> [What you are asked to do]: Please state how many lines of the data below contain the word "slúžili", offering nothing besides the number.

[Records supplied — start]

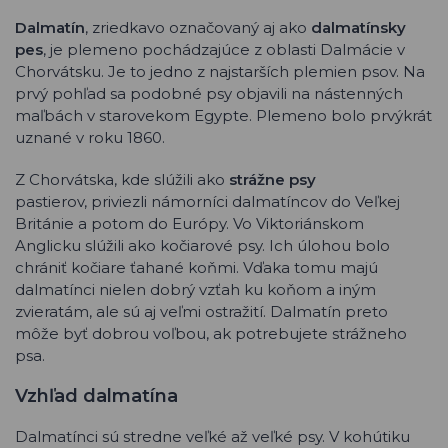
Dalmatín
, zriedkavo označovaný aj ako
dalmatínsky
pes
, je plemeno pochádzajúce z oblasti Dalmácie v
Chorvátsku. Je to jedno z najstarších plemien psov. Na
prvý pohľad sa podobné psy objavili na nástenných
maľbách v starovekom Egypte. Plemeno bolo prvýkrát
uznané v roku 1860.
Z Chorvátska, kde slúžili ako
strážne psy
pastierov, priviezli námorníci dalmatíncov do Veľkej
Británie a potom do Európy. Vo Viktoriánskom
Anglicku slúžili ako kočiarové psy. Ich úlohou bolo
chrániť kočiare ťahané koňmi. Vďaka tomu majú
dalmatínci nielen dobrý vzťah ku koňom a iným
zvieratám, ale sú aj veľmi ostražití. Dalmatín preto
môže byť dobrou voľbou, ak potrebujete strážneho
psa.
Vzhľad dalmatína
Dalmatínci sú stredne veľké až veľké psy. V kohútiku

[Records supplied — finish]
[Records supplied — start]

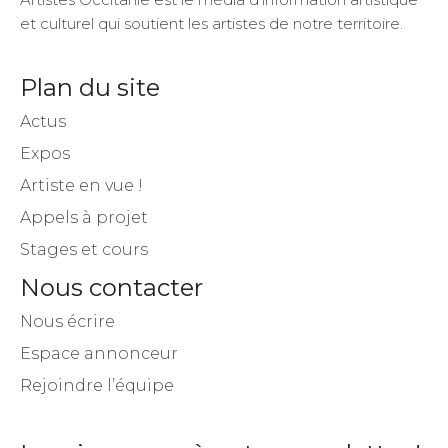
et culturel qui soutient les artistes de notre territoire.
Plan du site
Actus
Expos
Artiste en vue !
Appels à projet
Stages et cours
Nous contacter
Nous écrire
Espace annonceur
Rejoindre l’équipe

[Records supplied — finish]

> [Exercise result]: 2